E não só a escrita não teria razão
de ser. Na ausência da linguagem, certamente não teríamos
como conservar nem mesmo o primeiro fogo que um homem desconhecido,
numa data ignorada, roubou de um incêndio natural. Ninguém
saberia dizer como esse fogo ancestral, pilhado de um incêndio,
foi conservado como uma tocha olímpica varando a noite dos
tempos. Ainda hoje, essa chama ancestral pode avivar fogueiras de
aborígenes ou, até recentemente, ter sobrevivido no
frio extremo da Sibéria.
Se um arqueólogo pudesse demonstrar que o fogo que arde
ainda hoje numa aldeia africana é remanescente dessa primeira
chama, provocaria uma pequena comoção entre cientistas
e jornalistas. Mas, seguramente, não mais que isso. A linguagem
levou o homem longe demais e nesse longo percurso o desconhecido
dominou todas as cenas. Não há nada de novo sob o
Sol, mas tudo é novo sob o Sol. Quem enxergar contradição
neste par de opostos deveria obrigar-se a oferecer uma explicação
não contraditória para a natureza dupla da luz.
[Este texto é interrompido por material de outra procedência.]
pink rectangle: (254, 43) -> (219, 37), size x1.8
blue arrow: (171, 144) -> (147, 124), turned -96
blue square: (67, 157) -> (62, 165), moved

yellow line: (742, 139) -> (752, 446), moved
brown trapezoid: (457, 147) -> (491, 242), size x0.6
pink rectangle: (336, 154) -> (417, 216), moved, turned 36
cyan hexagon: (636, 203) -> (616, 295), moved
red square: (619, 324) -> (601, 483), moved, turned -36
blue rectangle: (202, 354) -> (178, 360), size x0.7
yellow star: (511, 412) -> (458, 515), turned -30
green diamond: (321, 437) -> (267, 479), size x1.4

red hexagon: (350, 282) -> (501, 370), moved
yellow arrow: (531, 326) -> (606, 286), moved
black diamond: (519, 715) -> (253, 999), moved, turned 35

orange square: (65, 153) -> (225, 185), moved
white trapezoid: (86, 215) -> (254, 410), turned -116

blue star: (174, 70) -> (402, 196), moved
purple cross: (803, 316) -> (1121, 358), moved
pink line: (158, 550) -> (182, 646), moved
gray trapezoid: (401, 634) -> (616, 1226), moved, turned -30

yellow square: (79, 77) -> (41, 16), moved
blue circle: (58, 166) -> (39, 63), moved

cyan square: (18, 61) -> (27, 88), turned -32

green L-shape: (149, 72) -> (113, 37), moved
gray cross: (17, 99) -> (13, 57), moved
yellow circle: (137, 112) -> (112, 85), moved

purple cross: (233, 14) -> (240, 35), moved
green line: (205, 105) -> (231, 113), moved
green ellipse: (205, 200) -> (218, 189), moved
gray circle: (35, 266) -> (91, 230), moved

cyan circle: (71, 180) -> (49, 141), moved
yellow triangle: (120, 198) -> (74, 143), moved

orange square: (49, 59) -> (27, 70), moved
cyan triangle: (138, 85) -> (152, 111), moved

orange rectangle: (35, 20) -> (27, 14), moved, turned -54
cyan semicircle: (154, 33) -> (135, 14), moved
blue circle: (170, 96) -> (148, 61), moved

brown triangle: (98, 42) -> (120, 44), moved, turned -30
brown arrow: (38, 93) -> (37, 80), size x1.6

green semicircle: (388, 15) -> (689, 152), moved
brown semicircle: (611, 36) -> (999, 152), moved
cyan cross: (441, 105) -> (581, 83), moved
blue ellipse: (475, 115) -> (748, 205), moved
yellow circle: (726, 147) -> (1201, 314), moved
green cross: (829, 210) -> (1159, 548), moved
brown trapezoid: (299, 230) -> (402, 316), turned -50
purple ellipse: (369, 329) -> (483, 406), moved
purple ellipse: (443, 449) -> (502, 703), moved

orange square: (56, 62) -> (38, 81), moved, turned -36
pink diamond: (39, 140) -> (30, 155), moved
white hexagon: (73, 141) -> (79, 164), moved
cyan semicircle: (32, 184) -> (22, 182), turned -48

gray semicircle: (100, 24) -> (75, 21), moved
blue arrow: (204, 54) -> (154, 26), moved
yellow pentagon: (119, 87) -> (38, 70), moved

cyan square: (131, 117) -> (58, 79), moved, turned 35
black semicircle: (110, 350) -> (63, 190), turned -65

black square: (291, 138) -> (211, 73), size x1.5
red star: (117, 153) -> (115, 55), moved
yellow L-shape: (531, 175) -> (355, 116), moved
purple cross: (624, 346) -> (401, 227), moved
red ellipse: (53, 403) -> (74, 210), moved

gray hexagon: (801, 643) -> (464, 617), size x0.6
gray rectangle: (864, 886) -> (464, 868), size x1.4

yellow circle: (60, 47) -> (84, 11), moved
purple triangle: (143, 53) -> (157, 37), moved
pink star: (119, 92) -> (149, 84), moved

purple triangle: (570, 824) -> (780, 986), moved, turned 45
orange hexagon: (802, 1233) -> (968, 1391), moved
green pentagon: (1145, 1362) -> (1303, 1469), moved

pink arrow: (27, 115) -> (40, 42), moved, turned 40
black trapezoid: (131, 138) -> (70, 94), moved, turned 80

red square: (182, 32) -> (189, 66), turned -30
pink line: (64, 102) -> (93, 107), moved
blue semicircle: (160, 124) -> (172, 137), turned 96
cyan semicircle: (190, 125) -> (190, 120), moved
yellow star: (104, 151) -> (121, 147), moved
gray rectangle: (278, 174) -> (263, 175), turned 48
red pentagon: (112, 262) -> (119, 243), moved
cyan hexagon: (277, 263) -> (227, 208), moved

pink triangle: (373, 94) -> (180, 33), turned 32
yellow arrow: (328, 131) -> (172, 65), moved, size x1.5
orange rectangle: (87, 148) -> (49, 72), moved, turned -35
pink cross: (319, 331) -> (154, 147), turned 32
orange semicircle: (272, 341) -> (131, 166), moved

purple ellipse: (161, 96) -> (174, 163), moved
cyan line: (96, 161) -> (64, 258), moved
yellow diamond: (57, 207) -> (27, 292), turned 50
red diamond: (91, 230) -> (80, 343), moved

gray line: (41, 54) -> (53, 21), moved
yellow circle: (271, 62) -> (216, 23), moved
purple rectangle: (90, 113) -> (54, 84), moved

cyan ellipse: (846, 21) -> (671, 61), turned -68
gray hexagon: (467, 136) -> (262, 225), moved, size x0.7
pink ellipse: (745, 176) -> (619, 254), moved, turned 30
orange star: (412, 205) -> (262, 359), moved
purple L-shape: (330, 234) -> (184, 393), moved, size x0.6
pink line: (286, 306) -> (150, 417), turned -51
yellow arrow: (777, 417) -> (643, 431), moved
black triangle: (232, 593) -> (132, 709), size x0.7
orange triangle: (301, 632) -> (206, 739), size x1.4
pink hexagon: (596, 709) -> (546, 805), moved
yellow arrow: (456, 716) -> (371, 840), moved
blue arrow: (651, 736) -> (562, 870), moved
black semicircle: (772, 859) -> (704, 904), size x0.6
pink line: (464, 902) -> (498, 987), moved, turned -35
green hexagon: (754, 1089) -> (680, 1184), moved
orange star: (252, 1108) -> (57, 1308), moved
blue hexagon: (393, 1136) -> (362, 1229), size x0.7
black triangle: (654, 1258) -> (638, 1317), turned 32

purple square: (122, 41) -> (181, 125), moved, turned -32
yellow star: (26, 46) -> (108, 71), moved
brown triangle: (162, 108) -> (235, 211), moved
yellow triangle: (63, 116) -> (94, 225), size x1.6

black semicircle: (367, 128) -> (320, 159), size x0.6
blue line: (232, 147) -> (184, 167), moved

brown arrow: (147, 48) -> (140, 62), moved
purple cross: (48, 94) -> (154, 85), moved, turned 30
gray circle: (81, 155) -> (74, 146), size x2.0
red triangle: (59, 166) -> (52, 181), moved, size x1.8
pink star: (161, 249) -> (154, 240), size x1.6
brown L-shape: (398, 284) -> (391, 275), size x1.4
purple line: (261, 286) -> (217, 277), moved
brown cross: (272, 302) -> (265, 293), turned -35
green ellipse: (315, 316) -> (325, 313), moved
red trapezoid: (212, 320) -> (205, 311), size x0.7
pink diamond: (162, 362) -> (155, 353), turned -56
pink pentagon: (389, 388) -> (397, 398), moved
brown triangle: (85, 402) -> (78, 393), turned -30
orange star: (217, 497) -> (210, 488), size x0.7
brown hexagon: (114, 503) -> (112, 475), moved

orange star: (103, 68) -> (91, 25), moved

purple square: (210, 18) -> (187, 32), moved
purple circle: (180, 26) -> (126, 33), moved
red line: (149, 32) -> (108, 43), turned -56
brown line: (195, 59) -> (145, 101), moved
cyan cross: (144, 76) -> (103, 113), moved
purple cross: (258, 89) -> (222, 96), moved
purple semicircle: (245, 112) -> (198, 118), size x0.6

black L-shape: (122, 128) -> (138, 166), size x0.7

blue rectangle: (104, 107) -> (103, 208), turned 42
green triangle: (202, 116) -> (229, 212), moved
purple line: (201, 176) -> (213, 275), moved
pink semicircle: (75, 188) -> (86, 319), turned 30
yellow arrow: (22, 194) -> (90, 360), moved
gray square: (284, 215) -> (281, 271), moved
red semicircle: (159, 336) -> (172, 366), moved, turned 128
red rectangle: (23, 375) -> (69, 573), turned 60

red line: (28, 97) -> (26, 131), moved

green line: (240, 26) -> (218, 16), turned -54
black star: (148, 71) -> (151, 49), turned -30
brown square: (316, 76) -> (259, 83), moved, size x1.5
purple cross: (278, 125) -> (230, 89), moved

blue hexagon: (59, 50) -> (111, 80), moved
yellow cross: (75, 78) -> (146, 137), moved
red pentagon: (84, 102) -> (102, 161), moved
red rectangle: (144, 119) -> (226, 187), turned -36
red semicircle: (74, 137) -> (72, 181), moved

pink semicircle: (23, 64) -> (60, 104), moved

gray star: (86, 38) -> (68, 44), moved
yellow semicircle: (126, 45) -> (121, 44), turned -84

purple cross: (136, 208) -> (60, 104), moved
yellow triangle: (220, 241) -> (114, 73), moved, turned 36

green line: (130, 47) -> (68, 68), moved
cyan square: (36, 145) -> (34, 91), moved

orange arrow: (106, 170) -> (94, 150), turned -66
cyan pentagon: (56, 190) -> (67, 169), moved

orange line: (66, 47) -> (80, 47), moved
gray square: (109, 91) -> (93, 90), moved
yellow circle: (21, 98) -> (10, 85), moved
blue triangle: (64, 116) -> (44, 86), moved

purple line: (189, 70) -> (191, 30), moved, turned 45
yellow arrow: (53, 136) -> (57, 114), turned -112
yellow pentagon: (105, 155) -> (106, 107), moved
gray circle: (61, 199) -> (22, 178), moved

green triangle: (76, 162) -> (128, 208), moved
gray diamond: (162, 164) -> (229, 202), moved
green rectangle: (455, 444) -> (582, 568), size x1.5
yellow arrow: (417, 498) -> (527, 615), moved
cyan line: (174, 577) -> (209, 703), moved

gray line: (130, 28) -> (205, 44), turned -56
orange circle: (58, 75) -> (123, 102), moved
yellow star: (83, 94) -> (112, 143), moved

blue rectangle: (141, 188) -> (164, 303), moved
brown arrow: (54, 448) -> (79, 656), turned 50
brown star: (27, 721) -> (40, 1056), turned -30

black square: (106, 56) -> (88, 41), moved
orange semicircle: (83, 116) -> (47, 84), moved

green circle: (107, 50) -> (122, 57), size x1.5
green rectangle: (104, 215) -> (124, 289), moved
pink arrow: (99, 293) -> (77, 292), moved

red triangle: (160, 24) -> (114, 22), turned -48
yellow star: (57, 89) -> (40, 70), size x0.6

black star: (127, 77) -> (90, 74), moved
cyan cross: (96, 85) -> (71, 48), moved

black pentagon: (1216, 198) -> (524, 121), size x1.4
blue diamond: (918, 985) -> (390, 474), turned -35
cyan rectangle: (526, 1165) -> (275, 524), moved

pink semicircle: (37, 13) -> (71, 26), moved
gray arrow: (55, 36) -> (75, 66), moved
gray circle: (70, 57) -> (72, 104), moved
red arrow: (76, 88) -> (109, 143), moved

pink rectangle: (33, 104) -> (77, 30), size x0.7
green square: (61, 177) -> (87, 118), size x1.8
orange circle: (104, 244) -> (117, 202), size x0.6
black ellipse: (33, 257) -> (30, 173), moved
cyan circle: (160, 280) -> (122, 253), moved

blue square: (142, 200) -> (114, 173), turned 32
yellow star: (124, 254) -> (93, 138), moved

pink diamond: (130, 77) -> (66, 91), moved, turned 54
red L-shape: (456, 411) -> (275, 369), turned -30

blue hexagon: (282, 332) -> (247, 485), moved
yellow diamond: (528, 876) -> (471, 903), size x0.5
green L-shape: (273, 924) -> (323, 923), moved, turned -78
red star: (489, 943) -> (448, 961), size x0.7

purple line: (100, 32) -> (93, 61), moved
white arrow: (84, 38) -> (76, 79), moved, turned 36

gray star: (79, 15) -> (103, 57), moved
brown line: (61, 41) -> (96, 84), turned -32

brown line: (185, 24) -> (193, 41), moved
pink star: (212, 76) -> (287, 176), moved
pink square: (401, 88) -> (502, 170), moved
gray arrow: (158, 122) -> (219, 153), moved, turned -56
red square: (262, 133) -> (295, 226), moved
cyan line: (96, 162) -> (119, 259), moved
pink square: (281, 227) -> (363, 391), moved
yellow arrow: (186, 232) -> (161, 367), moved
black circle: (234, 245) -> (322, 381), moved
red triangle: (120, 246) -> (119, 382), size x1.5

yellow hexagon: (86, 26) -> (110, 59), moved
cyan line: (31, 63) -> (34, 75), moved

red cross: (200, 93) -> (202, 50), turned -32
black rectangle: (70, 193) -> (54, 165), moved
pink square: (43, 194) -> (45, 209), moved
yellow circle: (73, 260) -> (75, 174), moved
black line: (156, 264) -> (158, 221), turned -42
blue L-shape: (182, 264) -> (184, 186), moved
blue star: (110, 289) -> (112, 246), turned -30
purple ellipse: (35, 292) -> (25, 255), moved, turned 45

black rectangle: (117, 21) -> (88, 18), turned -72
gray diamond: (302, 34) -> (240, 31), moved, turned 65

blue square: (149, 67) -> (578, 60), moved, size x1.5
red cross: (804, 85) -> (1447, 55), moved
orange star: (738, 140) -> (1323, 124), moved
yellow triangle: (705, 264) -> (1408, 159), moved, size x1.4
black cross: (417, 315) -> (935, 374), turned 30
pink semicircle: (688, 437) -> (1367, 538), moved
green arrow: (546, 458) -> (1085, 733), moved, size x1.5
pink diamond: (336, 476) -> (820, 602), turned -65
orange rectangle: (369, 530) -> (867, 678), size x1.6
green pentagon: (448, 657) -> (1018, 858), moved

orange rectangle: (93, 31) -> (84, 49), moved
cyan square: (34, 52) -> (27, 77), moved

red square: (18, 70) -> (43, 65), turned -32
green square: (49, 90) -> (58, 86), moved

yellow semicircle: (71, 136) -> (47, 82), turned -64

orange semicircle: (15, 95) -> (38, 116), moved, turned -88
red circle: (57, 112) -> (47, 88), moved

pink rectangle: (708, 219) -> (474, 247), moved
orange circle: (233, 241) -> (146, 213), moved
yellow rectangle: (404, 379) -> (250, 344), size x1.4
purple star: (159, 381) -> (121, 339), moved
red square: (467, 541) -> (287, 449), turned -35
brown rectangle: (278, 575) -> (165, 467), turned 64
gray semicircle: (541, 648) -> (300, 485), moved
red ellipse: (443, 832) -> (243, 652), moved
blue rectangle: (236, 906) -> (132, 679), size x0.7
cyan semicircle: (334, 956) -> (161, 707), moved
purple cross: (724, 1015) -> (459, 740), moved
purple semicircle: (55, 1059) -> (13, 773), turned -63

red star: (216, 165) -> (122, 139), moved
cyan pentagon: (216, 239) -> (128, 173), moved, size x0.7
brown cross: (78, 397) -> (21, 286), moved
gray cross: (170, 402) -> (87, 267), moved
A natureza do fogo, como a da linguagem, não permite que
se possa obter dele um registro fossilizado. O que os arqueólogos
encontram, com alguma freqüência, caso da Serra da Capivara,
no Sul do Piauí, ou em Monte Verde, no Sudeste do Chile,
são restos de fogueiras antigas. Mas esse é um outro
achado, onde o fogo se extinguiu ou de onde foi retirado. São
ocorrências próximas, o que não significa que
sejam a mesma coisa.
Da mesma forma que o fogo, todo ele emanado de um fogo só,
que um dia acendeu o Universo ao manifestar-se com sua natureza
dupla de matéria/energia, a linguagem deve ter emanado de
uma fonte única: o primeiro homem.
O primeiro homem, para tomar de empréstimo uma imagem de
Bronowski, é evidentemente uma abstração, um
recurso de linguagem para referir-se ao inefável, àquilo
que não se pode, não por veto, mas por impossibilidade,
dizer.
Ulisses Capozoli, jornalista especializado em divulgação
científica é historiador da ciência e presidente
da Associação Brasileira de Jornalismo científico
(ABJC).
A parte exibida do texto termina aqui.